From 8cb4585a81f2765868e1a36bade42cf3f2e4679b Mon Sep 17 00:00:00 2001
From: JustAGhosT <smit.jurie@gmail.com>
Date: Sun, 15 Mar 2026 03:36:35 +0200
Subject: [PATCH 1/2] docs: update Phase 3 status and acceptance criteria

- Document Phase 3 as future enhancement with multiple implementation options
- Update acceptance criteria with current status
- Update action items with completed/pending items
---
 docs/planning/request_to_token_attribution.md | 47 +++++++++++++++----
 1 file changed, 37 insertions(+), 10 deletions(-)

diff --git a/docs/planning/request_to_token_attribution.md b/docs/planning/request_to_token_attribution.md
index 14645bd..ad77603 100644
--- a/docs/planning/request_to_token_attribution.md
+++ b/docs/planning/request_to_token_attribution.md
@@ -99,10 +99,28 @@ For clients that can only send headers, a future enhancement would add middlewar
 
 This requires a custom LiteLLM wrapper or sidecar (not yet implemented).
 
-### Phase 3: Per-Request Rollup
+### Phase 3: Per-Request Rollup (Future Enhancement)
 
-- Track tokens per request_id in memory or Redis
-- Emit summary event when request completes
+**Status: Not Started**
+
+To provide request-completion rollup totals (total_tokens, llm_calls), we need to aggregate token counts per request_id. This requires:
+
+1. **Option A: Custom LiteLLM Image**
+   - Build a custom LiteLLM image with a callback that tracks token counts per request_id
+   - Emit a summary event when request completes
+   - Most control, but requires image build/deploy pipeline
+
+2. **Option B: OTEL Collector Aggregation**
+   - Configure an OTEL collector to aggregate spans by request_id
+   - Emit rollup events from the collector
+   - Leverages existing OTEL infrastructure
+
+3. **Option C: Downstream Aggregation**
+   - Have pvc-costops-analytics aggregate OTEL spans by request_id
+   - No changes to gateway required
+   - Relies on span duration for "request complete" detection
+
+**Recommendation:** Start with Option C (downstream aggregation) as it requires no changes to the gateway.
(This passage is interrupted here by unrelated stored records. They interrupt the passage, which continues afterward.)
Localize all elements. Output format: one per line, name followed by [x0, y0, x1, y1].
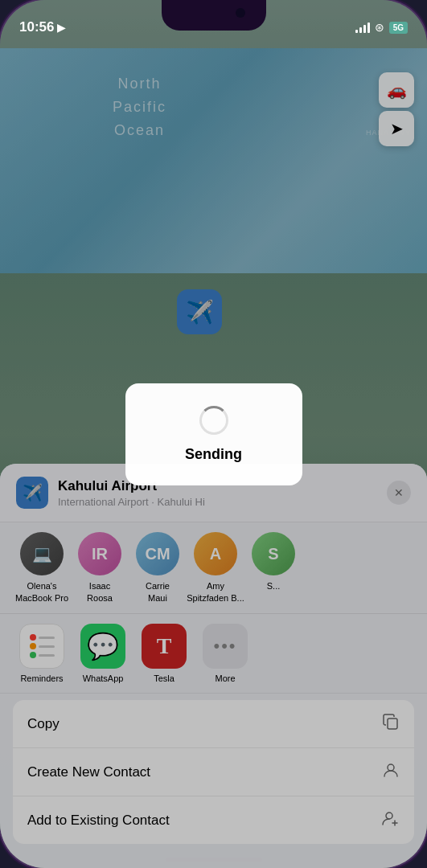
loading-spinner	[199, 406, 228, 435]
status-time: 10:56 ▶	[19, 19, 65, 35]
status-icons: ⊛ 5G	[355, 21, 408, 34]
sending-overlay: Sending	[0, 0, 427, 868]
sending-modal: Sending	[125, 383, 302, 485]
notch	[162, 0, 266, 31]
sending-text: Sending	[185, 446, 242, 463]
signal-icon	[355, 22, 370, 33]
front-camera	[236, 8, 245, 18]
wifi-icon: ⊛	[375, 21, 384, 34]
phone-frame: North Pacific Ocean HANA HWY 10:56 ▶ ⊛ 5…	[0, 0, 427, 868]
battery-badge: 5G	[389, 22, 408, 34]
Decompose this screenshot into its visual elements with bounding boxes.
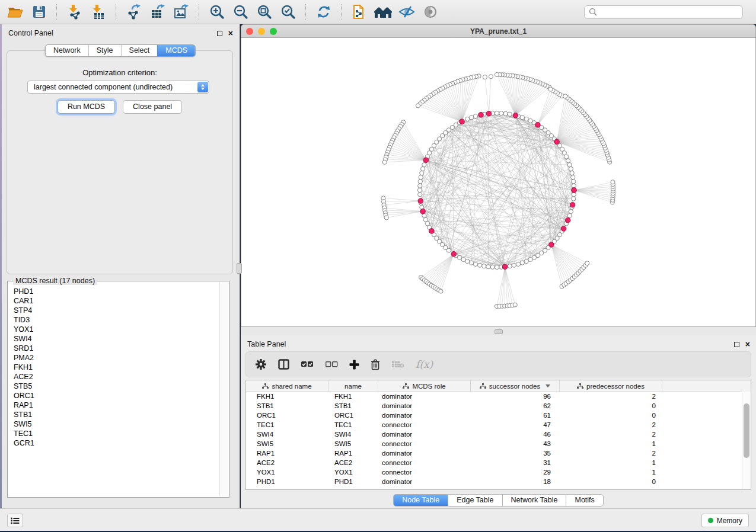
table-row[interactable]: SWI5SWI5connector431 <box>246 439 742 448</box>
mcds-node[interactable] <box>479 113 484 118</box>
tab-mcds[interactable]: MCDS <box>157 45 195 56</box>
network-node[interactable] <box>508 112 512 116</box>
column-header-shared-name[interactable]: shared name <box>246 380 328 392</box>
network-node[interactable] <box>569 209 573 213</box>
tab-edge-table[interactable]: Edge Table <box>448 494 502 507</box>
network-node[interactable] <box>486 265 490 269</box>
mcds-node[interactable] <box>420 209 426 214</box>
mcds-node[interactable] <box>570 203 575 208</box>
mcds-result-item[interactable]: SWI5 <box>9 419 219 429</box>
close-panel-icon[interactable]: × <box>745 340 750 348</box>
task-history-button[interactable] <box>7 514 23 527</box>
table-scrollbar[interactable] <box>742 392 751 489</box>
tab-select[interactable]: Select <box>121 45 158 56</box>
table-row[interactable]: SWI4SWI4dominator462 <box>246 430 742 439</box>
mcds-node[interactable] <box>429 229 435 234</box>
mcds-result-item[interactable]: CAR1 <box>9 296 219 306</box>
network-node[interactable] <box>465 117 470 121</box>
network-node[interactable] <box>417 188 422 192</box>
close-panel-button[interactable]: Close panel <box>123 100 182 114</box>
network-node[interactable] <box>439 289 443 293</box>
network-node[interactable] <box>585 261 589 265</box>
network-node[interactable] <box>611 180 615 184</box>
network-node[interactable] <box>420 171 424 175</box>
table-settings-button[interactable] <box>255 358 267 370</box>
network-node[interactable] <box>483 75 487 79</box>
home-button[interactable] <box>372 2 394 21</box>
network-node[interactable] <box>548 87 553 91</box>
network-node[interactable] <box>418 184 422 188</box>
tab-node-table[interactable]: Node Table <box>393 494 448 507</box>
mcds-node[interactable] <box>502 264 508 270</box>
mcds-node[interactable] <box>535 123 541 128</box>
column-header-successor-nodes[interactable]: successor nodes <box>471 380 560 392</box>
hide-details-eye-button[interactable] <box>396 2 417 21</box>
network-node[interactable] <box>563 94 567 98</box>
show-columns-button[interactable] <box>278 359 289 370</box>
network-node[interactable] <box>384 216 388 220</box>
zoom-selected-button[interactable] <box>277 2 299 21</box>
mcds-result-item[interactable]: RAP1 <box>9 400 219 410</box>
open-session-button[interactable] <box>5 2 26 21</box>
network-node[interactable] <box>512 263 516 267</box>
network-node[interactable] <box>520 116 524 120</box>
export-network-button[interactable] <box>123 2 145 21</box>
network-node[interactable] <box>489 75 493 79</box>
mcds-node[interactable] <box>418 198 423 204</box>
mcds-result-item[interactable]: PHD1 <box>9 287 219 296</box>
mcds-node[interactable] <box>486 111 492 116</box>
mcds-result-item[interactable]: TID3 <box>9 315 219 325</box>
show-details-eye-button[interactable] <box>420 2 441 21</box>
float-panel-icon[interactable] <box>734 342 739 347</box>
network-node[interactable] <box>572 197 576 201</box>
network-node[interactable] <box>569 166 573 171</box>
network-node[interactable] <box>478 263 482 267</box>
mcds-result-item[interactable]: GCR1 <box>9 438 219 448</box>
mcds-node[interactable] <box>565 218 570 223</box>
network-document-button[interactable] <box>349 2 370 21</box>
horizontal-splitter-handle[interactable] <box>495 329 503 334</box>
zoom-fit-button[interactable] <box>254 2 275 21</box>
network-node[interactable] <box>473 114 477 118</box>
network-node[interactable] <box>423 217 428 222</box>
network-node[interactable] <box>571 175 575 180</box>
column-header-mcds-role[interactable]: MCDS role <box>378 380 471 392</box>
network-node[interactable] <box>416 104 420 108</box>
refresh-view-button[interactable] <box>313 2 334 21</box>
network-node[interactable] <box>516 262 520 266</box>
tab-network[interactable]: Network <box>46 45 88 56</box>
network-node[interactable] <box>422 163 426 167</box>
zoom-in-button[interactable] <box>206 2 228 21</box>
table-row[interactable]: STB1STB1dominator620 <box>246 401 742 411</box>
mcds-node[interactable] <box>423 158 429 163</box>
network-node[interactable] <box>499 111 503 116</box>
float-panel-icon[interactable] <box>217 31 222 36</box>
export-table-button[interactable] <box>147 2 168 21</box>
close-panel-icon[interactable]: × <box>228 29 233 37</box>
import-table-button[interactable] <box>88 2 109 21</box>
network-node[interactable] <box>418 193 422 197</box>
network-node[interactable] <box>473 262 477 266</box>
network-node[interactable] <box>528 118 532 123</box>
add-row-button[interactable] <box>349 360 359 370</box>
network-node[interactable] <box>495 265 499 269</box>
network-node[interactable] <box>461 258 465 262</box>
table-row[interactable]: FKH1FKH1dominator962 <box>246 392 742 401</box>
network-node[interactable] <box>520 261 524 265</box>
network-node[interactable] <box>382 160 387 164</box>
mcds-node[interactable] <box>513 113 518 118</box>
network-node[interactable] <box>572 180 576 184</box>
vertical-splitter-handle[interactable] <box>237 263 242 274</box>
import-network-button[interactable] <box>64 2 85 21</box>
network-node[interactable] <box>570 171 574 175</box>
memory-button[interactable]: Memory <box>701 514 749 527</box>
network-node[interactable] <box>470 116 474 120</box>
mcds-node[interactable] <box>572 188 577 193</box>
deselect-all-button[interactable] <box>325 360 338 368</box>
mcds-node[interactable] <box>554 139 560 145</box>
mcds-result-item[interactable]: STB5 <box>9 382 219 391</box>
mcds-result-item[interactable]: ORC1 <box>9 391 219 400</box>
column-header-name[interactable]: name <box>328 380 378 392</box>
network-node[interactable] <box>465 259 470 264</box>
network-canvas[interactable] <box>241 38 756 327</box>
If latency is an issue, consider Option B.
 
 ## What We Need from Other Repos
 
@@ -193,10 +211,12 @@ _Note: Method B requires additional LiteLLM configuration or middleware._
 
 ## Acceptance Criteria
 
-- 100% of LLM calls emit token telemetry with request_id + operation_id
-- 100% include workflow + stage
-- Provide request-completion rollup totals (total_tokens, llm_calls)
-- Support KQL joins requests↔token events by operation_Id/request_id
+| Criterion                                    | Status     | Notes                                     |
+| -------------------------------------------- | ---------- | ----------------------------------------- |
+| 100% of LLM calls emit token telemetry       | ✅ Done    | Via OTEL callback                         |
+| 100% include workflow + stage                | ⚠️ Partial | Requires upstream to pass metadata        |
+| Support KQL joins by operation_Id/request_id | ✅ Done    | OTEL spans include metadata               |
+| Request-completion rollup totals             | 🔜 Future  | Requires Phase 3 (downstream aggregation) |
 
 ## Dependencies
 
@@ -206,9 +226,16 @@ _Note: Method B requires additional LiteLLM configuration or middleware._
 
 ## Action Items
 
-1. ai-gateway: Build custom LiteLLM image with token telemetry callback
-2. cognitive-mesh: Ensure correlation headers are passed to gateway
-3. pvc-costops-analytics: Prepare KQL queries for new event shape
+### Completed
+
+1. ✅ ai-gateway: Add OTEL callback for token telemetry (Phase 1)
+2. ✅ ai-gateway: Document correlation ID requirements (Phase 2)
+
+### Pending
+
+3. cognitive-mesh: Pass correlation IDs in request metadata
+4. pvc-costops-analytics: Create KQL queries for OTEL span joins
+5. pvc-costops-analytics: Implement request rollup aggregation (Phase 3)
 
 ---
 

From 78e1cec9abeeea499018b11e81303f41a9b11309 Mon Sep 17 00:00:00 2001
From: JustAGhosT <smit.jurie@gmail.com>
Date: Sun, 15 Mar 2026 03:52:49 +0200
Subject: [PATCH 2/2] docs: add OTEL endpoint requirement, PII note, and infra
 ownership recommendation

- Add note about OTLP collector endpoint requirement for Phase 1
- Add privacy note about user_id/actor_id (consider hashing/pseudonymizing)
- Update Phase 3 recommendation to prefer Option C (downstream aggregation)
- Update Terraform integration notes per team recommendation: ai-gateway keeps owning its Terraform
---
 docs/planning/request_to_token_attribution.md | 32 ++++++++-----------
 1 file changed, 14 insertions(+), 18 deletions(-)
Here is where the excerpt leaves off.